Segment Start: DATA TO PROCESS

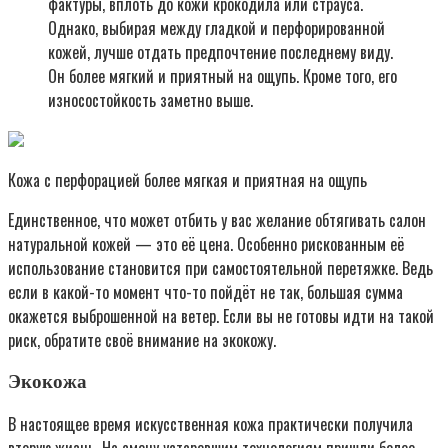
фактуры, вплоть до кожи крокодила или страуса.
Однако, выбирая между гладкой и перфорированной
кожей, лучше отдать предпочтение последнему виду.
Он более мягкий и приятный на ощупь. Кроме того, его
износостойкость заметно выше.
Кожа с перфорацией более мягкая и приятная на ощупь
Единственное, что может отбить у вас желание обтягивать салон
натуральной кожей — это её цена. Особенно рискованным её
использование становится при самостоятельной перетяжке. Ведь
если в какой-то момент что-то пойдёт не так, большая сумма
окажется выброшенной на ветер. Если вы не готовы идти на такой
риск, обратите своё внимание на экокожу.
Экокожа
В настоящее время искусственная кожа практически получила
вторую жизнь. На смену устаревшим технологиям пришли более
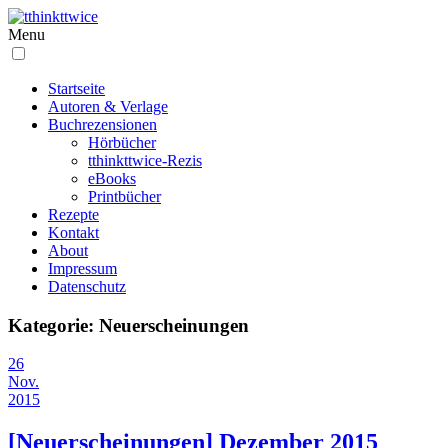
Menu
Startseite
Autoren & Verlage
Buchrezensionen
Hörbücher
tthinkttwice-Rezis
eBooks
Printbücher
Rezepte
Kontakt
About
Impressum
Datenschutz
Kategorie:
Neuerscheinungen
26
Nov.
2015
[Neuerscheinungen] Dezember 2015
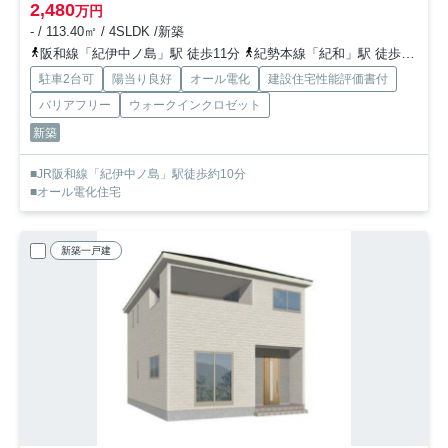
2,480
万円
- / 113.40㎡ / 4SLDK /新築
阪和線「紀伊中ノ島」駅 徒歩11分
紀勢本線「紀和」駅 徒歩20分
駐車2台可
陽当り良好
オール電化
建設住宅性能評価書付
バリアフリー
ウォークインクロゼット
新築
■JR阪和線「紀伊中ノ島」駅徒歩約10分
■オール電化住宅
新築一戸建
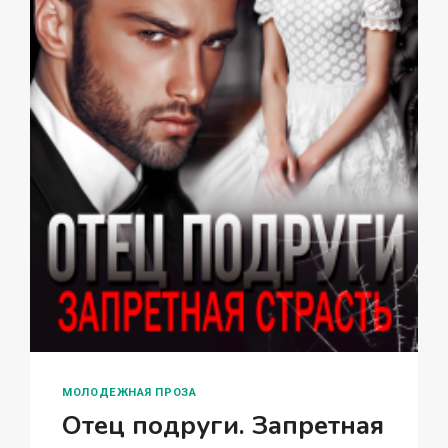
МОЛОДЕЖНАЯ ПРОЗА
Отец подруги. Запретная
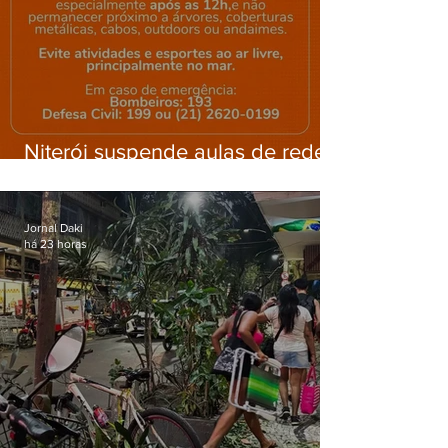
Niterói suspende aulas de rede
municipal por previsão de
ventos fortes nesta sexta (7)
Jornal Daki
há 23 horas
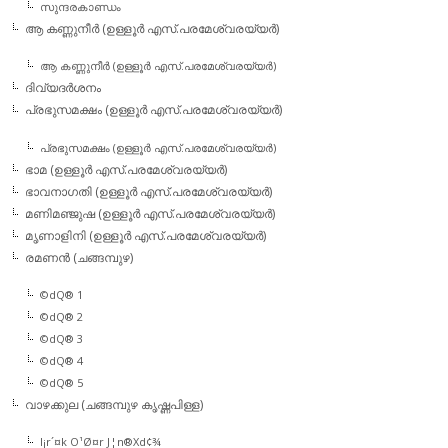
സുന്ദരകാണ്ഡം
ആ കണ്ണുനീര്‍ (ഉള്ളൂര്‍ എസ്.പരമേശ്വരയ്യര്‍)
ആ കണ്ണുനീര്‍ (ഉള്ളൂര്‍ എസ്.പരമേശ്വരയ്യര്‍)
ദിവ്യദര്‍ശനം
പ്രഭുസമക്ഷം (ഉള്ളൂര്‍ എസ്.പരമേശ്വരയ്യര്‍)
പ്രഭുസമക്ഷം (ഉള്ളൂര്‍ എസ്.പരമേശ്വരയ്യര്‍)
ഭാമ (ഉള്ളൂര്‍ എസ്.പരമേശ്വരയ്യര്‍)
ഭാവനാഗതി (ഉള്ളൂര്‍ എസ്.പരമേശ്വരയ്യര്‍)
മണിമഞ്ജുഷ (ഉള്ളൂര്‍ എസ്.പരമേശ്വരയ്യര്‍)
മൃണാളിനി (ഉള്ളൂര്‍ എസ്.പരമേശ്വരയ്യര്‍)
രമണന്‍ (ചങ്ങമ്പുഴ)
©dQ® 1
©dQ® 2
©dQ® 3
©dQ® 4
©dQ® 5
വാഴക്കുല (ചങ്ങമ്പുഴ കൃഷ്ണപിള്ള)
l¡r´¤k O¹Ø¤r J¦n®Xd¢¾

Segment End: DATA TO PROCESS

**EXERCISE REQUIREMENTS:** For each line in the records that holds "кожей", show that line as it stands.

**SOLUTION FOR THIS TASK:**
кожей, лучше отдать предпочтение последнему виду.
натуральной кожей — это её цена. Особенно рискованным её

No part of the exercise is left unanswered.